I am taking the next few days off. But I really think I should not go back. I have some sick days left. I don't want to use any of the vacation days because I get paid for them. However, I can't take more of this.
However, I don't want to burn a bridge with this place I work. I don't know what to do.
I set myself up for this stuff because I am so opened with people. I am confused as to what to do.
There are many other things that have been said to me that were illegal. I could have people fired or I could sue. But I don't want any trouble and I don't want to burn bridges.
She is a bully.
One more thing. I have to show my other coworker how to do certain things on the project I have done. So I have to at least go back for him.
I'm lost here.
Posted: Wed Feb 04, 2009 2:39 pm
by NinjaFrodo
Hi songwriter!!! Sorry about the job thing. Work is both rewarding and challenging at the same time. I don't know what gets into people in the office environment. One thing I have learned is that you really can't have friends in the place of business. Association is fine. I was employed for several years with the State. And I discovered that because someone is nice to you doesn't mean they like you and want to take the relationship to the next level. I've seen first hand how individuals can be chummy, chummy but when a promotional job opens up, loyality fades into the sunset. It becomes one pitted against another. Before I left the job I had myself barricaded in a cubicle as far from eye shot as possible, avoiding others as much as possible. When I finally left, I was sooo happy. They're still there in that coach roach infested building, discovering that the Governor furloughed them two days a week without pay.
I know that something better will show up for you.
Posted: Wed Feb 04, 2009 2:43 pm
by Guest
Thanks SlicksPlace.
This was a school job and perfect. It had a State Pension, was 2 miles from home, and I got off the same day as my kid.
This woman has abused me verbally: I don't know how your wife puts up with you, your bipolar, and more.
Posted: Wed Feb 04, 2009 3:11 pm
by Guest
I know, I know.. .. She is a cruel person. I understand the job has good perks. Honestly, no one deserves that kind of treatment. Did you talk to your boss? Because the woman is way out of line. Did you document what goes on there?
Posted: Wed Feb 04, 2009 3:22 pm
by Guest
Since I am on my way out I don't want to "burn any bridges." I already was called a freak by another woman. Maybe I have issued with woman, I don't know. I threated to write a report and to go HR. I was going to let it go, but my boss had us both write up a memo to protect his butt. Nothing became of it because I was willing to let it go. The only reason it went that far was because the woman was scared and went to someone else to report it. But now this woman is on my side against the other woman.
Posted: Thu Feb 05, 2009 1:22 am
by Guest
well,
if i may indulge...
...i, too worked in a horrible work environment (one co-worker who was always a b!tch towards everyone reported me to HR because i did not say 'hi' to her). daily harrassment from coworkers, supervisors, and managers while constantly being threatened with your job if your performance was anywhere beneath the unrealistic goals set (so, basically no one was secure).

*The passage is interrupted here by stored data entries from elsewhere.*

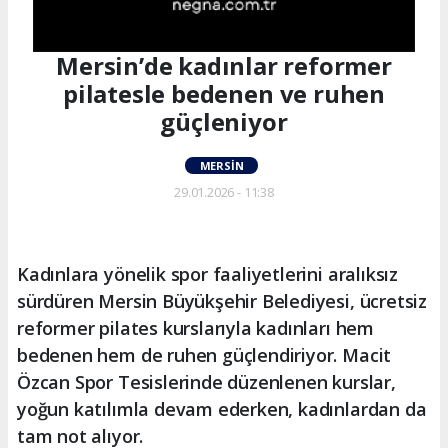
Mersin’de kadınlar reformer
pilatesle bedenen ve ruhen
güçleniyor
MERSIN
29.01.2026 - 11:38
Kadınlara yönelik spor faaliyetlerini aralıksız
sürdüren Mersin Büyükşehir Belediyesi, ücretsiz
reformer pilates kurslarıyla kadınları hem
bedenen hem de ruhen güçlendiriyor. Macit
Özcan Spor Tesislerinde düzenlenen kurslar,
yoğun katılımla devam ederken, kadınlardan da
tam not alıyor.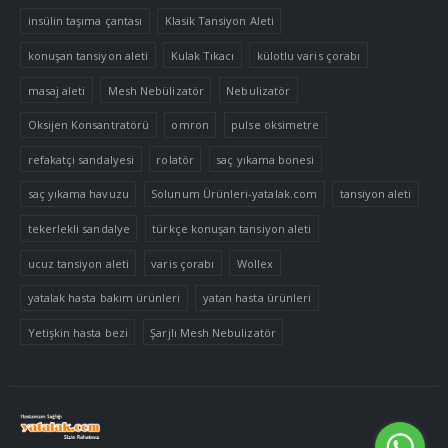
insülin taşıma çantası
Klasik Tansiyon Aleti
konuşan tansiyon aleti
Kulak Tıkacı
külotlu varis çorabı
masaj aleti
Mesh Nebülizatör
Nebulizatör
Oksijen Konsantratörü
omron
pulse oksimetre
refakatçi sandalyesi
rolatör
saç yıkama bonesi
saç yıkama havuzu
Solunum Ürünleri-yatalak.com
tansiyon aleti
tekerlekli sandalye
türkçe konuşan tansiyon aleti
ucuz tansiyon aleti
varis çorabı
Wollex
yatalak hasta bakım ürünleri
yatan hasta ürünleri
Yetişkin hasta bezi
Şarjlı Mesh Nebulizatör
Tek Tıkla Ödeme Kolaylığı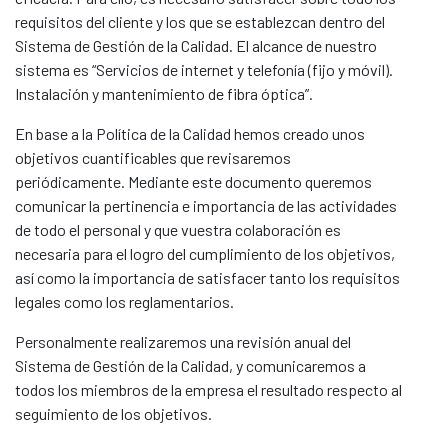
requisitos del cliente y los que se establezcan dentro del
Sistema de Gestión de la Calidad. El alcance de nuestro
sistema es “Servicios de internet y telefonía (fijo y móvil).
Instalación y mantenimiento de fibra óptica”.
En base a la Política de la Calidad hemos creado unos
objetivos cuantificables que revisaremos
periódicamente. Mediante este documento queremos
comunicar la pertinencia e importancia de las actividades
de todo el personal y que vuestra colaboración es
necesaria para el logro del cumplimiento de los objetivos,
así como la importancia de satisfacer tanto los requisitos
legales como los reglamentarios.
Personalmente realizaremos una revisión anual del
Sistema de Gestión de la Calidad, y comunicaremos a
todos los miembros de la empresa el resultado respecto al
seguimiento de los objetivos.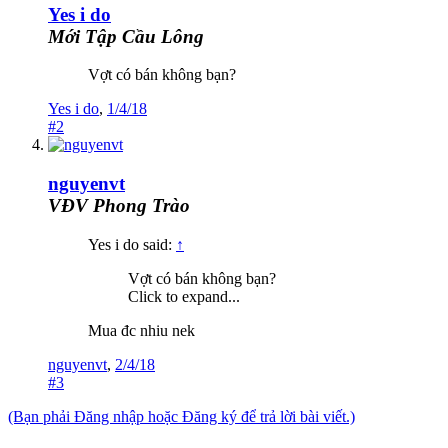
Yes i do
Mới Tập Cầu Lông
Vợt có bán không bạn?
Yes i do
,
1/4/18
#2
nguyenvt
VĐV Phong Trào
Yes i do said:
↑
Vợt có bán không bạn?
Click to expand...
Mua đc nhiu nek
nguyenvt
,
2/4/18
#3
(Bạn phải Đăng nhập hoặc Đăng ký để trả lời bài viết.)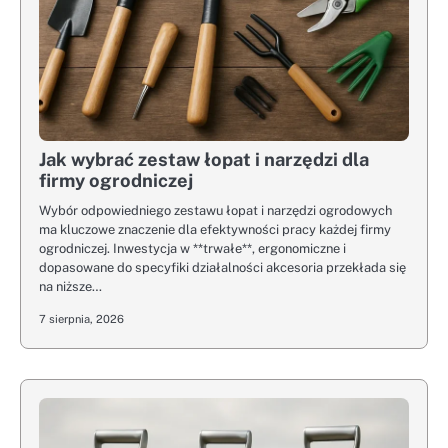
Jak wybrać zestaw łopat i narzędzi dla
firmy ogrodniczej
Wybór odpowiedniego zestawu łopat i narzędzi ogrodowych
ma kluczowe znaczenie dla efektywności pracy każdej firmy
ogrodniczej. Inwestycja w **trwałe**, ergonomiczne i
dopasowane do specyfiki działalności akcesoria przekłada się
na niższe…
7 sierpnia, 2026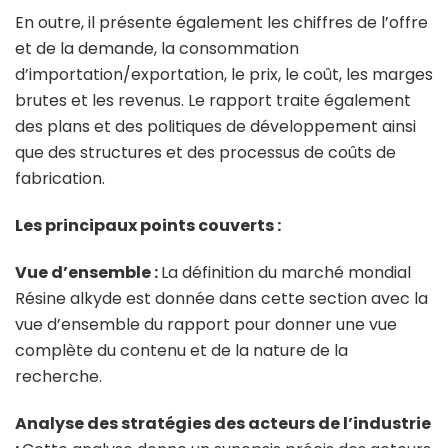
En outre, il présente également les chiffres de l’offre
et de la demande, la consommation
d’importation/exportation, le prix, le coût, les marges
brutes et les revenus. Le rapport traite également
des plans et des politiques de développement ainsi
que des structures et des processus de coûts de
fabrication.
Les principaux points couverts :
Vue d’ensemble :
La définition du marché mondial
Résine alkyde est donnée dans cette section avec la
vue d’ensemble du rapport pour donner une vue
complète du contenu et de la nature de la
recherche.
Analyse des stratégies des acteurs de l’industrie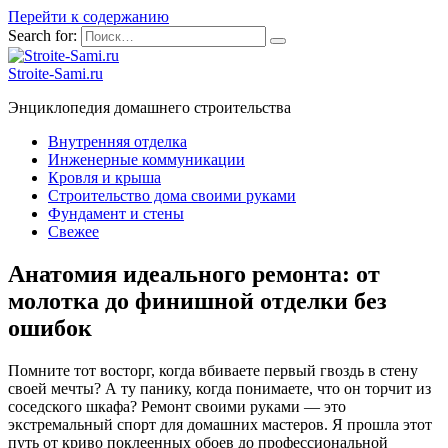
Перейти к содержанию
Search for:
Stroite-Sami.ru
Энциклопедия домашнего строительства
Внутренняя отделка
Инженерные коммуникации
Кровля и крыша
Строительство дома своими руками
Фундамент и стены
Свежее
Анатомия идеального ремонта: от
молотка до финишной отделки без
ошибок
Помните тот восторг, когда вбиваете первый гвоздь в стену
своей мечты? А ту панику, когда понимаете, что он торчит из
соседского шкафа? Ремонт своими руками — это
экстремальный спорт для домашних мастеров. Я прошла этот
путь от криво поклеенных обоев до профессиональной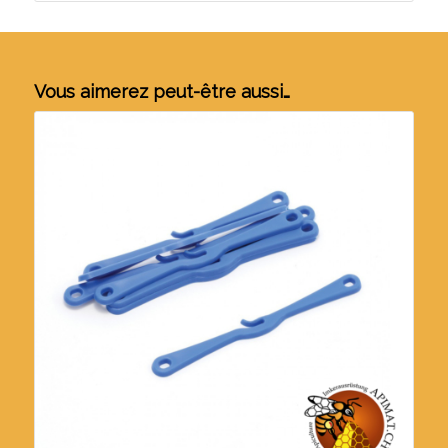
Vous aimerez peut-être aussi…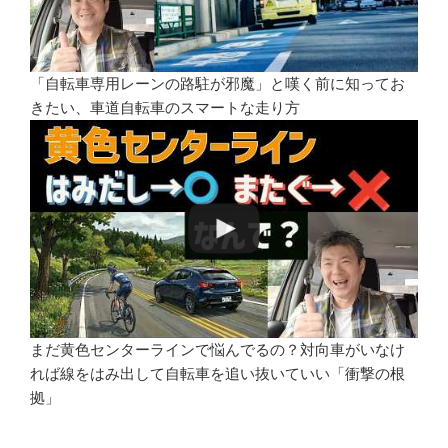
「自転車専用レーンの路駐が邪魔」と嘆く前に知ってお
きたい、車道自転車のスマートな走り方
まだ黄色センターラインで悩んでるの？対向車がいなけ
れば線をはみ出して自転車を追い抜いていい「衝撃の根
拠」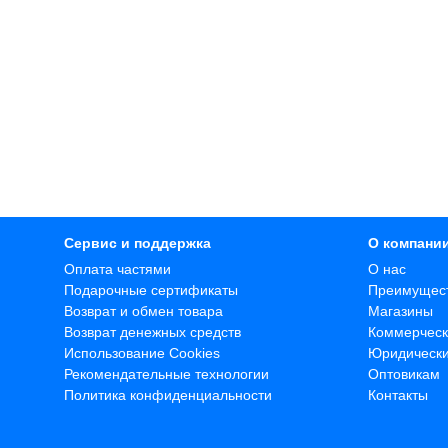
Сервис и поддержка
О компани
Оплата частями
О нас
Подарочные сертификаты
Преимущес
Возврат и обмен товара
Магазины
Возврат денежных средств
Коммерческ
Использование Cookies
Юридическ
Рекомендательные технологии
Оптовикам
Политика конфиденциальности
Контакты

and this is the work environment; we also had to deal with customers in negative situations (which is stressful enough).
why a business would choose to allow such a negative work environment, i do not know. how much money is spent in training, equipping employees with the tools to do the job, then to allow a poisonous environment to force said investment (the employee) to walk out the door.
it baffles me.
but hey, after getting bailouts the banking industry still felt inclined to give all of its failed executives bonuses; ofcourse that was due to (ahem)...contractual...obligation...ofcourse.
but i digress.
you mentioned 2/20 is your last day. ah, today is 2/5. that is only 11 more working days. i know that it is painful, but after 2/20 you are never going back there, right?
can you find a way to make it 11 more days (and there are 3 fridays in there!)?